Probate and Trust Article

August, 2007


By Jim Roberts

The idea of issuing patents in the area of tax planning has stirred significant controversy and has been reported on before in eReport. As previously noted, the expansion of patents in this area has worried many practitioners for a variety of reasons, most notably the possibility that a strategy conceived for a private client later exposed (typically through a dispute process with the IRS) may be the same as or substantially similar to an existing patent, triggering an infringement claim. And from that claim, discovery could reach into the practitioner’s other files, and, if part of a firm, into the files of other practitioners in the firm.

In January of this year, the State Bar of Texas Board of Directors approved a request by that bar’s Tax Section to submit to the Internal Revenue Service a response to its request for comment on this area, and, in that response, offering specific legislation to prohibit enforcement of tax strategy patents. The model for the proposed legislation is the language added in 1997 to prevent patents on surgical procedures from being enforced against doctors and hospitals.


Certain members of the Texas bar’s Tax Section are reported to have approached members of Congress with the proposed legislation.
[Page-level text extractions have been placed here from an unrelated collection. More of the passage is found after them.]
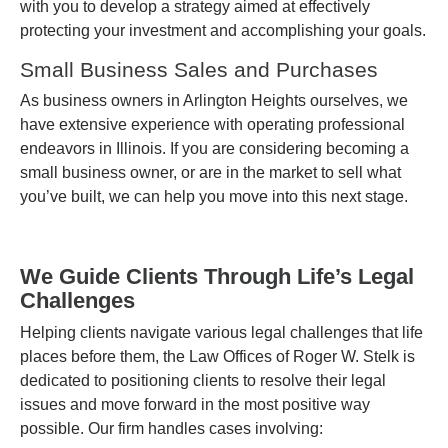
with you to develop a strategy aimed at effectively
protecting your investment and accomplishing your goals.
Small Business Sales and Purchases
As business owners in Arlington Heights ourselves, we
have extensive experience with operating professional
endeavors in Illinois. If you are considering becoming a
small business owner, or are in the market to sell what
you’ve built, we can help you move into this next stage.
We Guide Clients Through Life’s Legal
Challenges
Helping clients navigate various legal challenges that life
places before them, the Law Offices of Roger W. Stelk is
dedicated to positioning clients to resolve their legal
issues and move forward in the most positive way
possible. Our firm handles cases involving: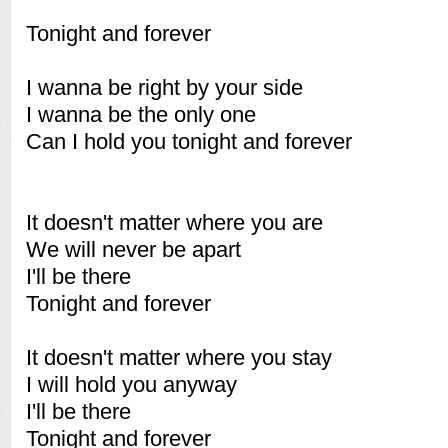
Tonight and forever
I wanna be right by your side
I wanna be the only one
Can I hold you tonight and forever
It doesn't matter where you are
We will never be apart
I'll be there
Tonight and forever
It doesn't matter where you stay
I will hold you anyway
I'll be there
Tonight and forever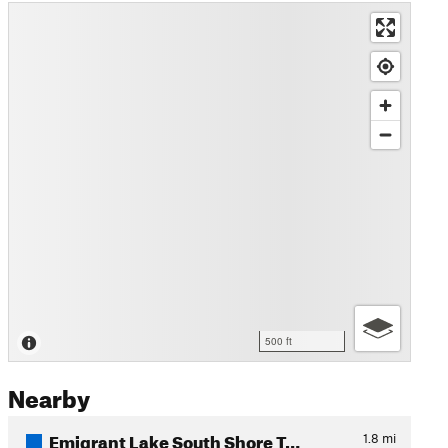
500 ft
Nearby
Emigrant Lake South Shore T…
1.8
mi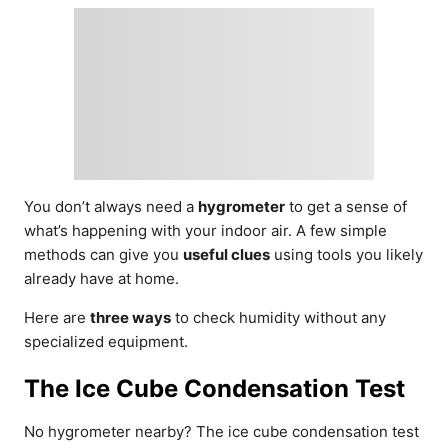
You don’t always need a
hygrometer
to get a sense of
what’s happening with your indoor air. A few simple
methods can give you
useful clues
using tools you likely
already have at home.
Here are
three ways
to check humidity without any
specialized equipment.
The Ice Cube Condensation Test
No hygrometer nearby? The ice cube condensation test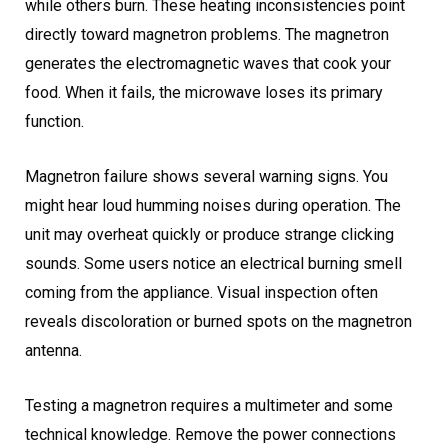
while others burn. These heating inconsistencies point
directly toward magnetron problems. The magnetron
generates the electromagnetic waves that cook your
food. When it fails, the microwave loses its primary
function.
Magnetron failure shows several warning signs. You
might hear loud humming noises during operation. The
unit may overheat quickly or produce strange clicking
sounds. Some users notice an electrical burning smell
coming from the appliance. Visual inspection often
reveals discoloration or burned spots on the magnetron
antenna.
Testing a magnetron requires a multimeter and some
technical knowledge. Remove the power connections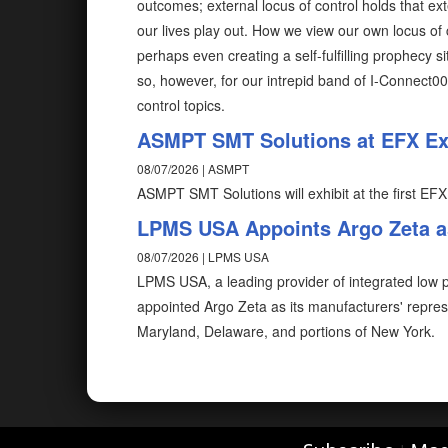
outcomes; external locus of control holds that ex
our lives play out. How we view our own locus of 
perhaps even creating a self-fulfilling prophecy 
so, however, for our intrepid band of I-Connect0
control topics.
ASMPT SMT Solutions at EFX Exp
08/07/2026 | ASMPT
ASMPT SMT Solutions will exhibit at the first EFX
LPMS USA Appoints Argo Zeta as
08/07/2026 | LPMS USA
LPMS USA, a leading provider of integrated low pr
appointed Argo Zeta as its manufacturers' repres
Maryland, Delaware, and portions of New York.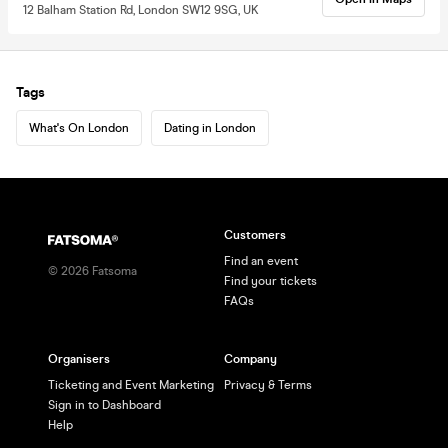
12 Balham Station Rd, London SW12 9SG, UK
Tags
What's On London
Dating in London
Customers
Find an event
©
2026
Fatsoma
Find your tickets
FAQs
Organisers
Company
Ticketing and Event Marketing
Privacy & Terms
Sign in to Dashboard
Help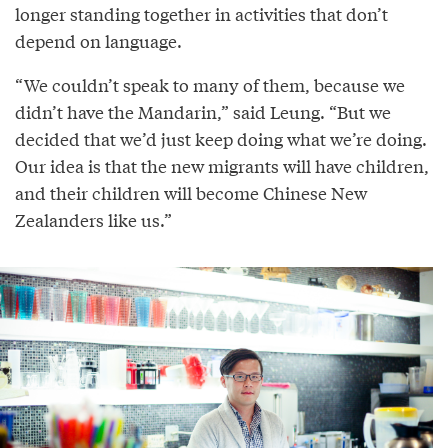
longer standing together in activities that don’t
depend on language.
“We couldn’t speak to many of them, because we
didn’t have the Mandarin,” said Leung. “But we
decided that we’d just keep doing what we’re doing.
Our idea is that the new migrants will have children,
and their children will become Chinese New
Zealanders like us.”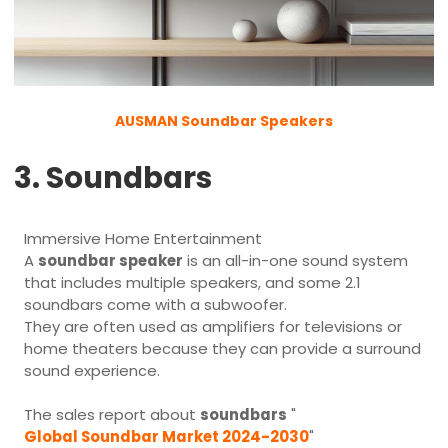
AUSMAN Soundbar Speakers
3. Soundbars
Immersive Home Entertainment
A
soundbar speaker
is an all-in-one sound system
that includes multiple speakers, and some 2.1
soundbars come with a subwoofer.
They are often used as amplifiers for televisions or
home theaters because they can provide a surround
sound experience.
The sales report about
soundbars
"
Global Soundbar Market 2024-2030
"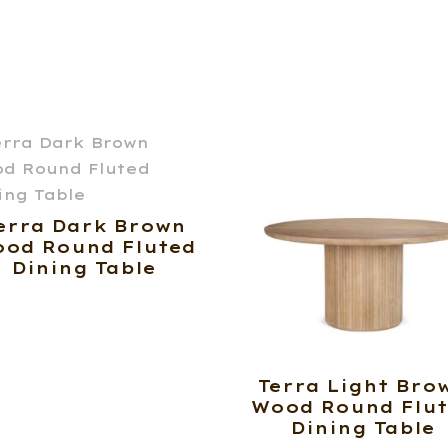
erra Dark Brown
od Round Fluted
Dining Table
Terra Light Bro
Wood Round Flu
Dining Table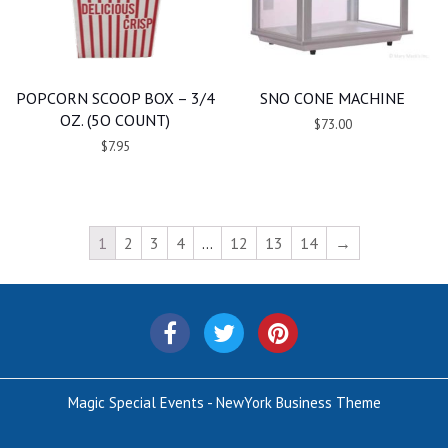
POPCORN SCOOP BOX – 3/4
SNO CONE MACHINE
OZ. (5O COUNT)
$73.00
$7.95
1
2
3
4
…
12
13
14
→
Magic Special Events - NewYork Business Theme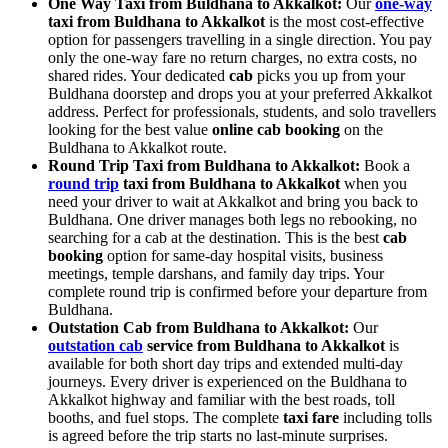
One Way Taxi from Buldhana to Akkalkot:
Our
one-way
taxi from Buldhana to Akkalkot
is the most cost-effective
option for passengers travelling in a single direction. You pay
only the one-way fare no return charges, no extra costs, no
shared rides. Your dedicated
cab
picks you up from your
Buldhana doorstep and drops you at your preferred Akkalkot
address. Perfect for professionals, students, and solo travellers
looking for the best value
online cab booking
on the
Buldhana to Akkalkot route.
Round Trip Taxi from Buldhana to Akkalkot:
Book a
round trip
taxi from Buldhana to Akkalkot
when you
need your driver to wait at Akkalkot and bring you back to
Buldhana. One driver manages both legs no rebooking, no
searching for a cab at the destination. This is the best
cab
booking
option for same-day hospital visits, business
meetings, temple darshans, and family day trips. Your
complete round trip is confirmed before your departure from
Buldhana.
Outstation Cab from Buldhana to Akkalkot:
Our
outstation cab
service from Buldhana to Akkalkot
is
available for both short day trips and extended multi-day
journeys. Every driver is experienced on the Buldhana to
Akkalkot highway and familiar with the best roads, toll
booths, and fuel stops. The complete
taxi fare
including tolls
is agreed before the trip starts no last-minute surprises.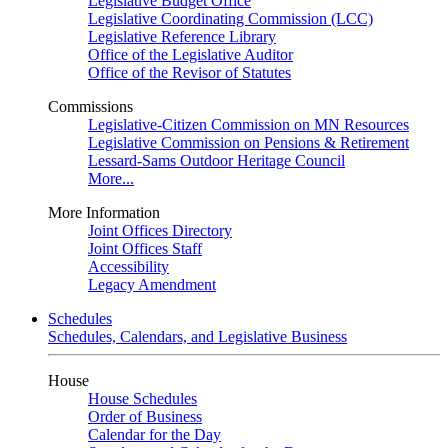
Legislative Budget Office
Legislative Coordinating Commission (LCC)
Legislative Reference Library
Office of the Legislative Auditor
Office of the Revisor of Statutes
Commissions
Legislative-Citizen Commission on MN Resources
Legislative Commission on Pensions & Retirement
Lessard-Sams Outdoor Heritage Council
More...
More Information
Joint Offices Directory
Joint Offices Staff
Accessibility
Legacy Amendment
Schedules
Schedules, Calendars, and Legislative Business
House
House Schedules
Order of Business
Calendar for the Day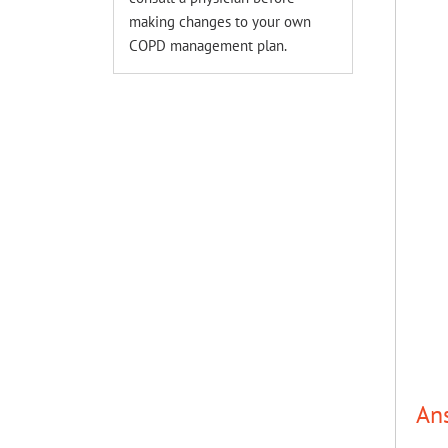
making changes to your own
COPD management plan.
An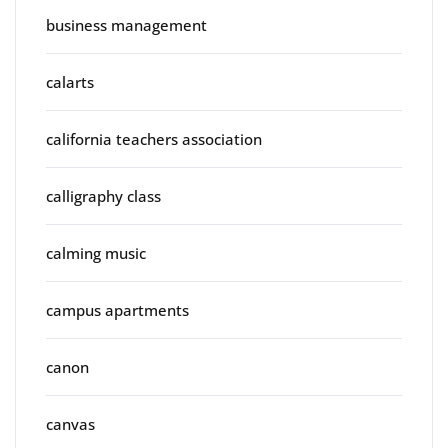
business management
calarts
california teachers association
calligraphy class
calming music
campus apartments
canon
canvas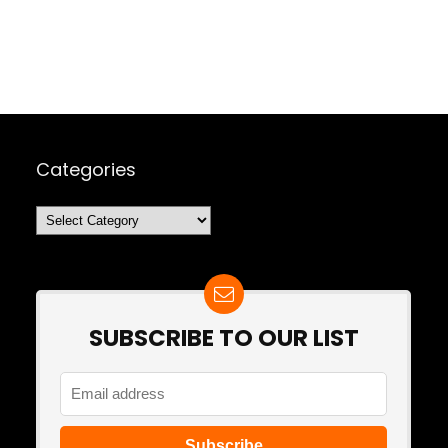
Categories
Categories
SUBSCRIBE TO OUR LIST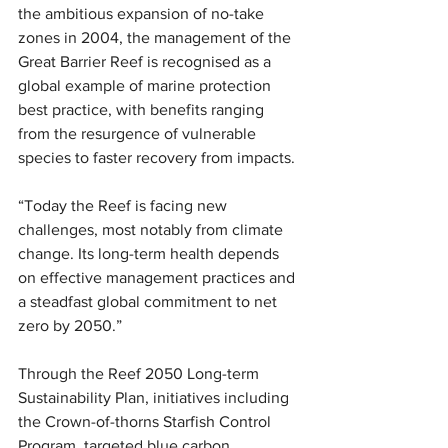
the ambitious expansion of no-take 
zones in 2004, the management of the 
Great Barrier Reef is recognised as a 
global example of marine protection 
best practice, with benefits ranging 
from the resurgence of vulnerable 
species to faster recovery from impacts.
“Today the Reef is facing new 
challenges, most notably from climate 
change. Its long-term health depends 
on effective management practices and 
a steadfast global commitment to net 
zero by 2050.” 
Through the Reef 2050 Long-term 
Sustainability Plan, initiatives including 
the Crown-of-thorns Starfish Control 
Program, targeted blue carbon 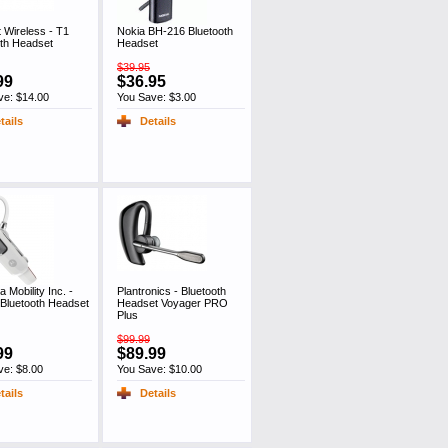
 Wireless - T1
Nokia BH-216 Bluetooth
oth Headset
Headset
$39.95
99
$36.95
ve: $14.00
You Save: $3.00
tails
Details
a Mobility Inc. -
Plantronics - Bluetooth
Bluetooth Headset
Headset Voyager PRO
Plus
$99.99
99
$89.99
ve: $8.00
You Save: $10.00
tails
Details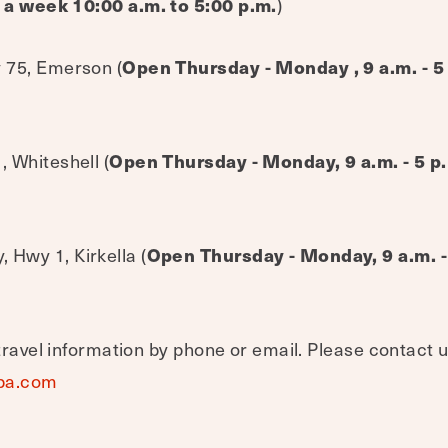
 a week 10:00 a.m. to 5:00 p.m.
)
 75, Emerson (
Open Thursday - Monday , 9 a.m. - 
 Whiteshell (
Open Thursday - Monday, 9 a.m. - 5 
Hwy 1, Kirkella (
Open Thursday - Monday, 9 a.m. -
travel information by phone or email. Please contact u
ba.com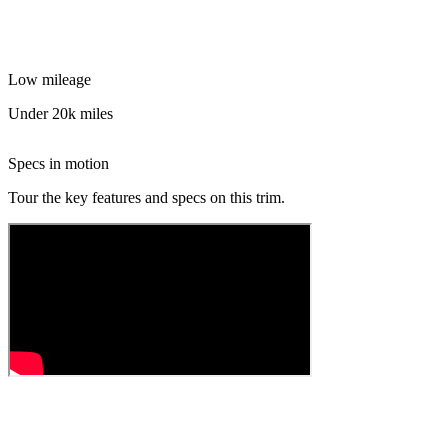
Low mileage
Under 20k miles
Specs in motion
Tour the key features and specs on this trim.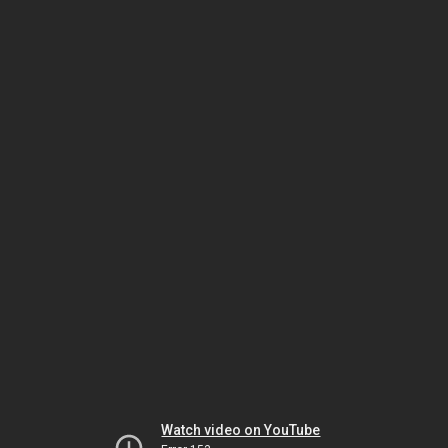
Watch video on YouTube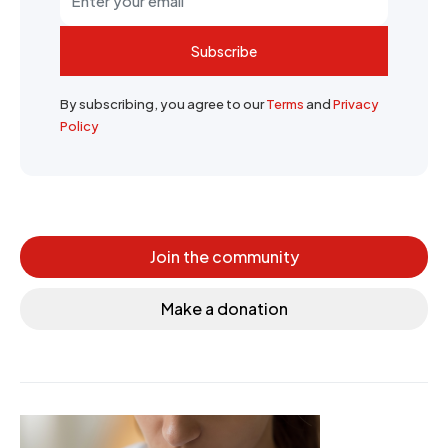
Subscribe
By subscribing, you agree to our
Terms
and
Privacy
Policy
Join the community
Make a donation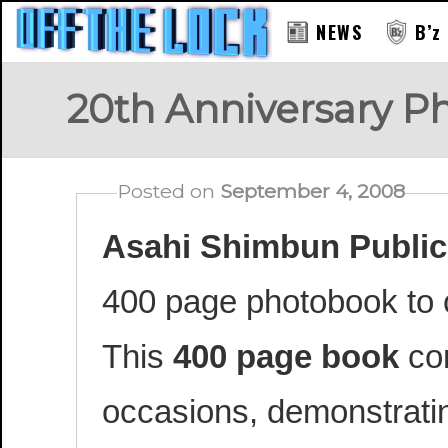
NEWS
B’z
20th Anniversary P
Posted on
September 4, 2008
Asahi Shimbun Public
400 page photobook to c
This
400 page book
con
occasions, demonstratin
Others, however, had another idea in mind, and proposed simply to make tax planning methods unpatentable. Apparently winning arguments were employed, and Representatives Rick Boucher and Bob Goodlatte, both of Virgina, proposed an amendment to the patent statutes that would deny patents to tax planning methods (defined as “as a plan, strategy, technique or scheme that is designed to reduce, minimize or defer, or has, when implemented, the effect of reducing, minimizing or deferring, a taxpayer's tax liability.”)


This approach appears to one that may carry the day. On July 18, 2007, the House Judiciary Committee approved their proposed amendment.